The UK's drug pricing control board, NICE, which says yea or nay to drugs that the National Health Service can use, said Tuesday it would not approve Tyverb for use on British patients. The interim decision reveals how political the world of cancer has become, with science taking a back seat to pricing and positioning.

Tyverb is a GlaxoSmithKline drug that targets advanced breast cancer. It is marketed in the U.S. as Tykerb. GSK has until Nov. 19 to change NICE's mind.

Trying to figure out from the news reports exactly why NICE rejected the drug is difficult -- most stories have the closely written ring of a reporter who doesn't quite understand the details of the story, and is thus sticking tightly to the press releases.

But you don't have to be a cancer expert to understand that the rhetoric surrounding the decision reveals how cancer treatment has departed the realm of pure science -- 'Does it work?' -- and entered the field of politics and pricing wars.

GSK put out an impassioned and -- for the company -- loosely written press release condemning the decision:

Given our involvement, it is difficult to comment without the appearance of self interest, however we strongly believe that the wrong decision has been made for patients, doctors and the NHS ... The way in which the decision has been made makes it very difficult to ever demonstrate the cost effectiveness of lapatinib [Tyverb's generic name] in this patient population ... The NICE draft recommendation would result in patients in the UK being disadvantaged compared to several other European countries that have already acknowledged the value of lapatinib and are reimbursing the medicine, including Austria, Denmark, Germany, Greece, Ireland, Luxembourg and Switzerland.
Translation: The decision-making process was biased against us and you Brits are going to be worse off than -- horrors! -- the Greeks.

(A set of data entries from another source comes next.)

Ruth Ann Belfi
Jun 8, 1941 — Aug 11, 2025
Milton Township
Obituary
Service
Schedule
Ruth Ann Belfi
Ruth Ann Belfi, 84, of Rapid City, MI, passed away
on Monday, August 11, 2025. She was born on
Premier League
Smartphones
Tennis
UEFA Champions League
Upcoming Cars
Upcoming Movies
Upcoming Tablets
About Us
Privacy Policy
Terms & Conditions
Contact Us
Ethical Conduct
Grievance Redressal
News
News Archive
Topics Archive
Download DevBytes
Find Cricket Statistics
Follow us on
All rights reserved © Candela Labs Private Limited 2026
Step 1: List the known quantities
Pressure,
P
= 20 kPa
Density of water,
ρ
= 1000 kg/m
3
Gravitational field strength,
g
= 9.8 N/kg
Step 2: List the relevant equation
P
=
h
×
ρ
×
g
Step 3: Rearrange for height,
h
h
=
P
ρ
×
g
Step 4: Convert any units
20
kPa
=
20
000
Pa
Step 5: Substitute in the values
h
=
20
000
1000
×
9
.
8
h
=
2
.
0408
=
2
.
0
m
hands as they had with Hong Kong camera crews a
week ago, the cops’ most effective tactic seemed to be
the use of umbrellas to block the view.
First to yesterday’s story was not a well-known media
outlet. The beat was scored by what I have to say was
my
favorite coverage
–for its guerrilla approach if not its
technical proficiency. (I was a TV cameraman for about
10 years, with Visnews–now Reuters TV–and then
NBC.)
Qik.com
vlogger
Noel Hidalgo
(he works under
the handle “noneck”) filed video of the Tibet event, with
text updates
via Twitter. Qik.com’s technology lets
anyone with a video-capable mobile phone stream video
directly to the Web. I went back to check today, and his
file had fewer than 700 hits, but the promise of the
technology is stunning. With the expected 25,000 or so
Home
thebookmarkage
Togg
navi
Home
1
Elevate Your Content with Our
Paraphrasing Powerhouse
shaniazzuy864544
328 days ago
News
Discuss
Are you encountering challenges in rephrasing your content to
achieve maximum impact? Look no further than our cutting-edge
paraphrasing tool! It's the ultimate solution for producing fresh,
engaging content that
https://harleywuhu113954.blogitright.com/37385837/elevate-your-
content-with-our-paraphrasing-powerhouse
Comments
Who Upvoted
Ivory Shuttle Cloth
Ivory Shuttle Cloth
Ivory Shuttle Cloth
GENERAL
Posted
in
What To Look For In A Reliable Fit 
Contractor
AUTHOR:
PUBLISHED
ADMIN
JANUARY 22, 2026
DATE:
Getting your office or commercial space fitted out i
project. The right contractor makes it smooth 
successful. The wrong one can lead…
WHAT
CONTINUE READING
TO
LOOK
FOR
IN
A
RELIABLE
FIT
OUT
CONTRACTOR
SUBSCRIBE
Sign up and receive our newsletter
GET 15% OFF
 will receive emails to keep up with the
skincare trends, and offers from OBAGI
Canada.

You can almost see GSK wiping the tears away on its sleeve. Oh, the humanity.

To be fair to GSK, it has offered to provide the drug free for NHS patients for the first 12 weeks and then only bill the NHS for patients who see a clinical benefit after that. Sounds pretty good, right?

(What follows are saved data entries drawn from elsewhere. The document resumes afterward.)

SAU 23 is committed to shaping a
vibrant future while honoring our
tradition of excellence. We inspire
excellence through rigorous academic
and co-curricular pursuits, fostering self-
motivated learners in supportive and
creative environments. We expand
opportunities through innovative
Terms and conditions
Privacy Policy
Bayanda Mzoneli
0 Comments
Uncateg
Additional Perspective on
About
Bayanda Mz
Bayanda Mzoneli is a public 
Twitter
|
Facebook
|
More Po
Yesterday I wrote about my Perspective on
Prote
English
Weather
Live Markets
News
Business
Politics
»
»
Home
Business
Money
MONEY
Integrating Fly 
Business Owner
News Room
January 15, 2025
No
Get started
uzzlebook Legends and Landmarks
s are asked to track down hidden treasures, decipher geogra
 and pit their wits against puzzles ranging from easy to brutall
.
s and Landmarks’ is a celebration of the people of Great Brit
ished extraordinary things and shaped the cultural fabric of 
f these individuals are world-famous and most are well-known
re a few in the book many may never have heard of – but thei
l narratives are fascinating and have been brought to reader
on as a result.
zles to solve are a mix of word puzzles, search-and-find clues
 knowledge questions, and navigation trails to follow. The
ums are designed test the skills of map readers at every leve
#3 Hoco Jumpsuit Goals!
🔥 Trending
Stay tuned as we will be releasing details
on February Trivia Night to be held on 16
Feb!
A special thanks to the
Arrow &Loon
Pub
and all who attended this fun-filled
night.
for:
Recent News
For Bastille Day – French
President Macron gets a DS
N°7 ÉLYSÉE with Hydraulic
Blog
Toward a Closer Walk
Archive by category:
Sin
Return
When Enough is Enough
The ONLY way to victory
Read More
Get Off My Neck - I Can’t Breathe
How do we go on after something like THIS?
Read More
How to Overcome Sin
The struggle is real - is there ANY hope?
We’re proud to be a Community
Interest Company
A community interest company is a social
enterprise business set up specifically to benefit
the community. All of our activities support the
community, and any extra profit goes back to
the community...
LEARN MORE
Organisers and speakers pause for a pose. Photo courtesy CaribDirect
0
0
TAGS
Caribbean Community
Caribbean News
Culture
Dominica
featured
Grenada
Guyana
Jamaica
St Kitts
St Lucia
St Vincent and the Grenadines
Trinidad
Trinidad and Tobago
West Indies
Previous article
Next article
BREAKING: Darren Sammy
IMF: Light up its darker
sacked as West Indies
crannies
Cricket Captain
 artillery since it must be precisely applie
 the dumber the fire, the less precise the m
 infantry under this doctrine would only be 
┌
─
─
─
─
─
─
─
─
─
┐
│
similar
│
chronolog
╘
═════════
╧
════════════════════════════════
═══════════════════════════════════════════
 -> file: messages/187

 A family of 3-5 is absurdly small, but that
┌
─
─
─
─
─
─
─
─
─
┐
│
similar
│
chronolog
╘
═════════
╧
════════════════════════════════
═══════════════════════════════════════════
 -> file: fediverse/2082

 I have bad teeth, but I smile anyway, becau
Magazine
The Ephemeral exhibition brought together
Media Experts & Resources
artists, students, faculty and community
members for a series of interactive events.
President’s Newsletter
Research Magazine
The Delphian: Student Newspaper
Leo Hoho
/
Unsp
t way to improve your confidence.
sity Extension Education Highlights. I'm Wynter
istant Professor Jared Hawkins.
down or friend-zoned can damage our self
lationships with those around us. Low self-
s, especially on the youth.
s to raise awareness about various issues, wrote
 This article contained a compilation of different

The problem is that GSK's priority (whether this drug shows any benefit) is not the same as the NHS's priority (whether this drug is worth the money). What the NHS is doing is grappling with the financial-cum-moral issue of whether it is really worth it to pay tens of thousands of dollars for a few extra weeks of life. (It's a debate we don't have in the U.S. because the "moral" answer is provided for you already by the size of your wallet and the scope of your insurance.)

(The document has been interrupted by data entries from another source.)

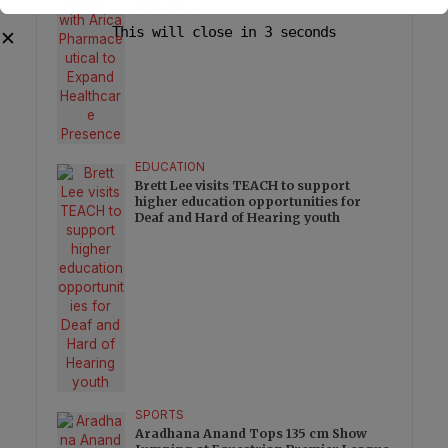
Presence
This will close in
2
seconds
✕
EDUCATION
Brett Lee visits TEACH to support
higher education opportunities for
Deaf and Hard of Hearing youth
SPORTS
Aradhana Anand Tops 135 cm Show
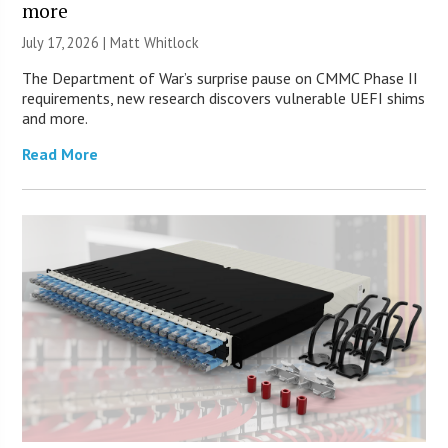
more
July 17, 2026 |
Matt Whitlock
The Department of War’s surprise pause on CMMC Phase II
requirements, new research discovers vulnerable UEFI shims
and more.
Read More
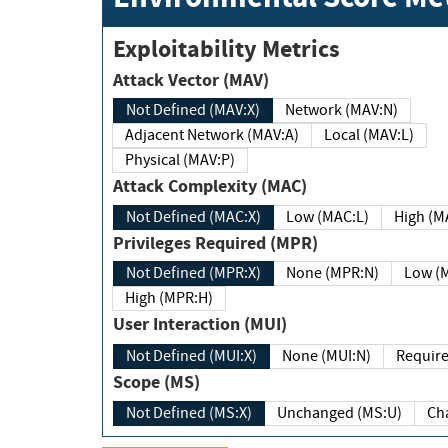
Exploitability Metrics
Attack Vector (MAV)
Not Defined (MAV:X)
Network (MAV:N)
Adjacent Network (MAV:A)
Local (MAV:L)
Physical (MAV:P)
Attack Complexity (MAC)
Not Defined (MAC:X)
Low (MAC:L)
High
Privileges Required (MPR)
Not Defined (MPR:X)
None (MPR:N)
Lo
High (MPR:H)
User Interaction (MUI)
Not Defined (MUI:X)
None (MUI:N)
Scope (MS)
Not Defined (MS:X)
Unchanged (MS:U)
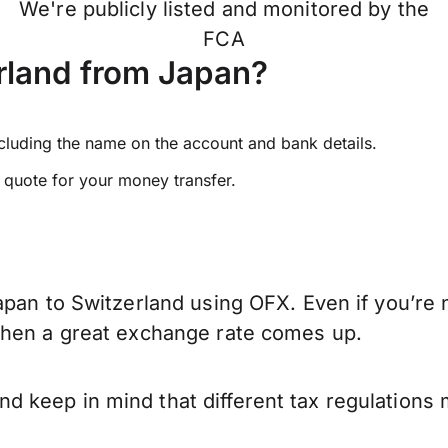
We're publicly listed and monitored by the
FCA
rland from Japan?
ncluding the name on the account and bank details.
e quote for your money transfer.
pan to Switzerland using OFX. Even if you’re n
when a great exchange rate comes up.
 keep in mind that different tax regulations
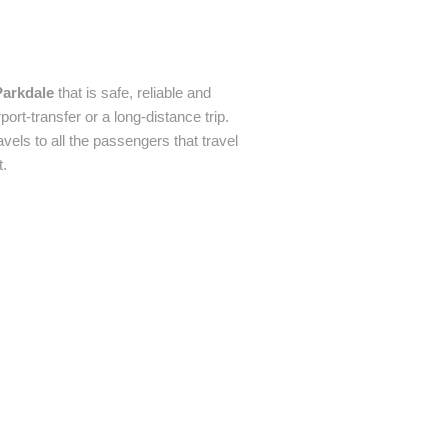
Parkdale
that is safe, reliable and
ort-transfer or a long-distance trip.
avels to all the passengers that travel
t.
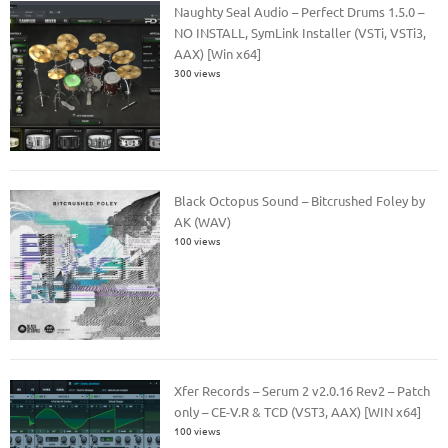
Naughty Seal Audio – Perfect Drums 1.5.0 –
NO INSTALL, SymLink Installer (VSTi, VSTi3,
AAX) [Win x64]
300 views
Black Octopus Sound – Bitcrushed Foley by
AK (WAV)
100 views
Xfer Records – Serum 2 v2.0.16 Rev2 – Patch
only – CE-V.R & TCD (VST3, AAX) [WIN x64]
100 views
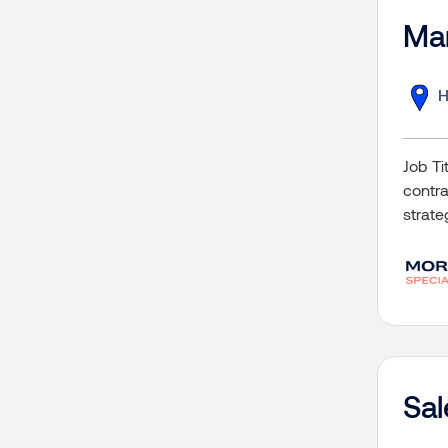
Mar
H
Job T
contra
strate
Sa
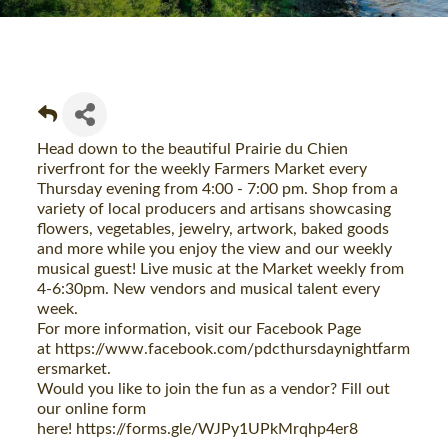
Head down to the beautiful Prairie du Chien
riverfront for the weekly Farmers Market every
Thursday evening from 4:00 - 7:00 pm. Shop from a
variety of local producers and artisans showcasing
flowers, vegetables, jewelry, artwork, baked goods
and more while you enjoy the view and our weekly
musical guest! Live music at the Market weekly from
4-6:30pm. New vendors and musical talent every
week.
For more information, visit our Facebook Page
at
https://www.facebook.com/pdcthursdaynightfarm
ersmarket
.
Would you like to join the fun as a vendor? Fill out
our online form
here!
https://forms.gle/WJPy1UPkMrqhp4er8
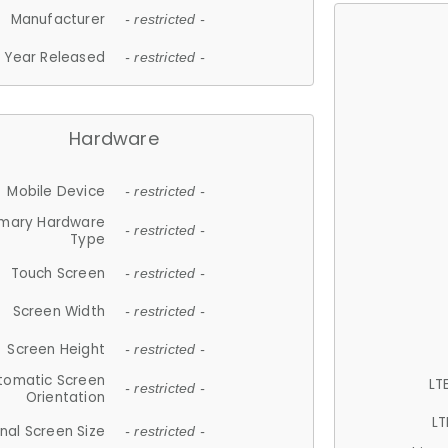
Manufacturer
- restricted -
Year Released
- restricted -
Hardware
Mobile Device
- restricted -
imary Hardware
- restricted -
Type
Touch Screen
- restricted -
Screen Width
- restricted -
Screen Height
- restricted -
tomatic Screen
LT
- restricted -
Orientation
LT
nal Screen Size
- restricted -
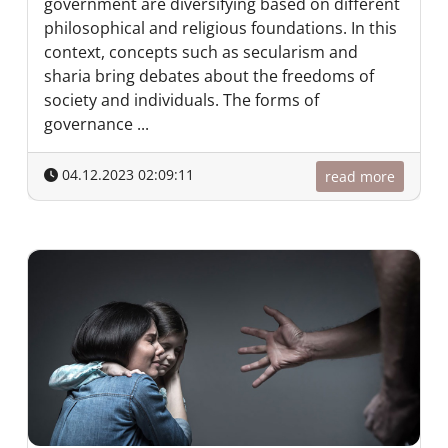
government are diversifying based on different
philosophical and religious foundations. In this
context, concepts such as secularism and
sharia bring debates about the freedoms of
society and individuals. The forms of
governance ...
04.12.2023 02:09:11
read more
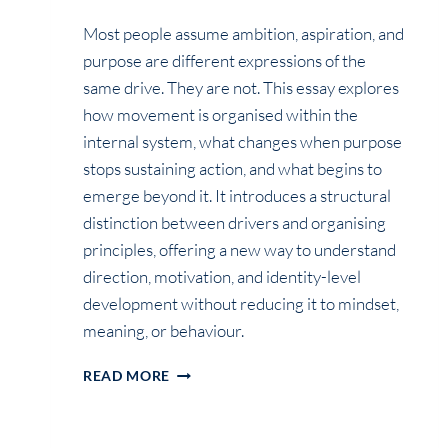
Most people assume ambition, aspiration, and
purpose are different expressions of the
same drive. They are not. This essay explores
how movement is organised within the
internal system, what changes when purpose
stops sustaining action, and what begins to
emerge beyond it. It introduces a structural
distinction between drivers and organising
principles, offering a new way to understand
direction, motivation, and identity-level
development without reducing it to mindset,
meaning, or behaviour.
BEYOND
READ MORE
PURPOSE:
WHAT
ACTUALLY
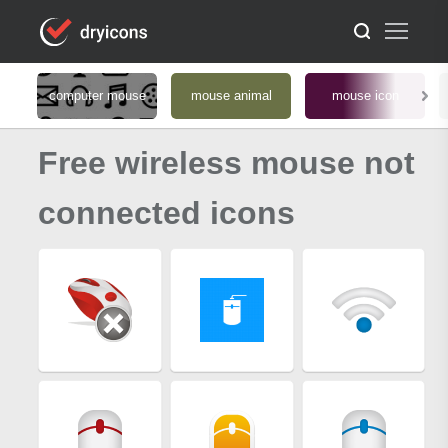
computer mouse
mouse animal
mouse icon
Free wireless mouse not
connected icons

One clue to this truth is in GSK's own statement:

Lapatinib, in combination with capecitabine (Xeloda®), significantly increased the time it took for ErbB2-positive breast cancer to worsen ('time to progression - TTP') compared with using capecitabine alone.
GSK isn't actually claiming that women who take the drug lead prolongued lives. Rather, that it merely lengthens the period before it all gets worse. That is a modest claim for a drug that costs $36,000. It's also not cost-effective for a system that is focused on saving lives and preventing disease, rather than extending the lives of fatal cases. Lastly, as the FT points out, there seems to be some difficulty in actually measuring how Tyverb works:
There is no clear "biomarker" or blood test that quickly and easily demonstrates improvement.
You can see why GSK is miffed. They've come up with a drug that shows improvements for some patients, only to find that in foreign territories non-science pricing decisions have precedence. The company has options, such as offering Tyverb at a much lower price until its cost-benefit is established. But as the last line of the FT story points out, GSK has incentives not to do that:
Companies are reluctant to cut prices in the UK for fear it would spark copycat pressures in other markets and limit their commercial flexibility.
It appears that science could be taking a back seat to its dismal cousin, economics, but not for the reasons GSK might have us believe.